# Exercise
Would you give again, exactly as written, the lines from the opening of the records to the line with "Revelation a une demande à vous faire et vous", that line included and pictures excluded?

Stored items
════════════════

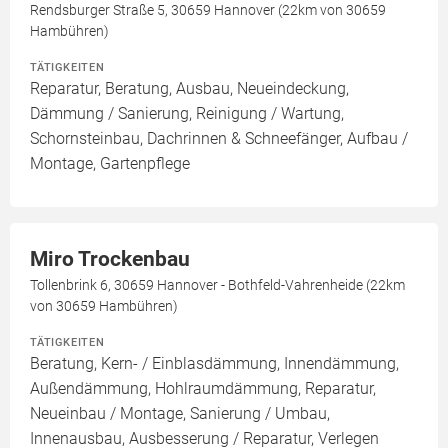
Rendsburger Straße 5, 30659 Hannover (22km von 30659
Hambühren)
TÄTIGKEITEN
Reparatur, Beratung, Ausbau, Neueindeckung,
Dämmung / Sanierung, Reinigung / Wartung,
Schornsteinbau, Dachrinnen & Schneefänger, Aufbau /
Montage, Gartenpflege
Miro Trockenbau
Tollenbrink 6, 30659 Hannover - Bothfeld-Vahrenheide (22km
von 30659 Hambühren)
TÄTIGKEITEN
Beratung, Kern- / Einblasdämmung, Innendämmung,
Außendämmung, Hohlraumdämmung, Reparatur,
Neueinbau / Montage, Sanierung / Umbau,
Innenausbau, Ausbesserung / Reparatur, Verlegen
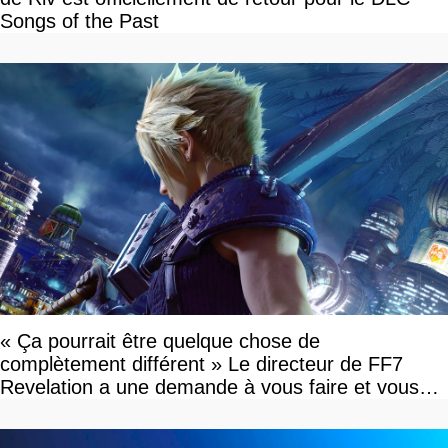
Songs of the Past
« Ça pourrait être quelque chose de
complètement différent » Le directeur de FF7
Revelation a une demande à vous faire et vous
devriez l'écouter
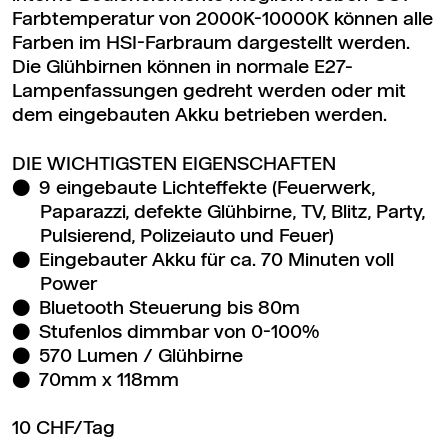
Farbtemperatur von 2000K-10000K können alle
Farben im HSI-Farbraum dargestellt werden.
Die Glühbirnen können in normale E27-
Lampenfassungen gedreht werden oder mit
dem eingebauten Akku betrieben werden.
DIE WICHTIGSTEN EIGENSCHAFTEN
9 eingebaute Lichteffekte (Feuerwerk,
Paparazzi, defekte Glühbirne, TV, Blitz, Party,
Pulsierend, Polizeiauto und Feuer)
Eingebauter Akku für ca. 70 Minuten voll
Power
Bluetooth Steuerung bis 80m
Stufenlos dimmbar von 0-100%
570 Lumen / Glühbirne
70mm x 118mm
10 CHF/Tag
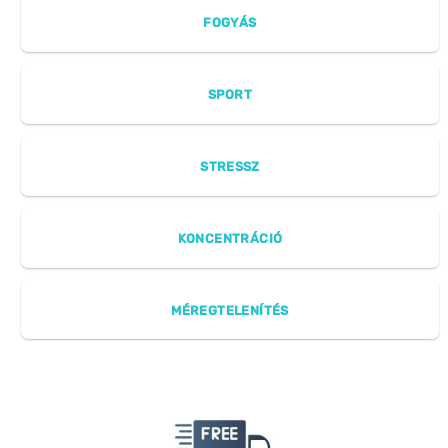
FOGYÁS
SPORT
STRESSZ
KONCENTRÁCIÓ
MÉREGTELENÍTÉS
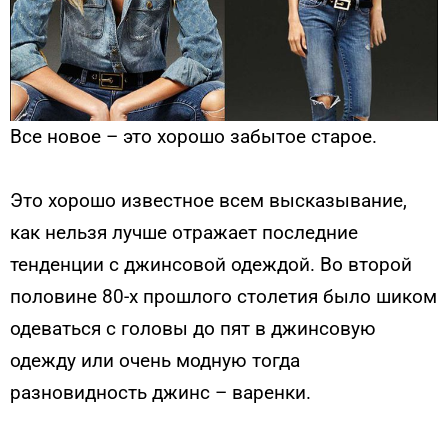
Все новое – это хорошо забытое старое.
Это хорошо известное всем высказывание,
как нельзя лучше отражает последние
тенденции с джинсовой одеждой. Во второй
половине 80-х прошлого столетия было шиком
одеваться с головы до пят в джинсовую
одежду или очень модную тогда
разновидность джинс – варенки.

════════════════

# Task response
Rendsburger Straße 5, 30659 Hannover (22km von 30659
Hambühren)
TÄTIGKEITEN
Reparatur, Beratung, Ausbau, Neueindeckung,
Dämmung / Sanierung, Reinigung / Wartung,
Schornsteinbau, Dachrinnen & Schneefänger, Aufbau /
Montage, Gartenpflege
Miro Trockenbau
Tollenbrink 6, 30659 Hannover - Bothfeld-Vahrenheide (22km
von 30659 Hambühren)
TÄTIGKEITEN
Beratung, Kern- / Einblasdämmung, Innendämmung,
Außendämmung, Hohlraumdämmung, Reparatur,
Neueinbau / Montage, Sanierung / Umbau,
Innenausbau, Ausbesserung / Reparatur, Verlegen
Songs of the Past
« Ça pourrait être quelque chose de
complètement différent » Le directeur de FF7
Revelation a une demande à vous faire et vous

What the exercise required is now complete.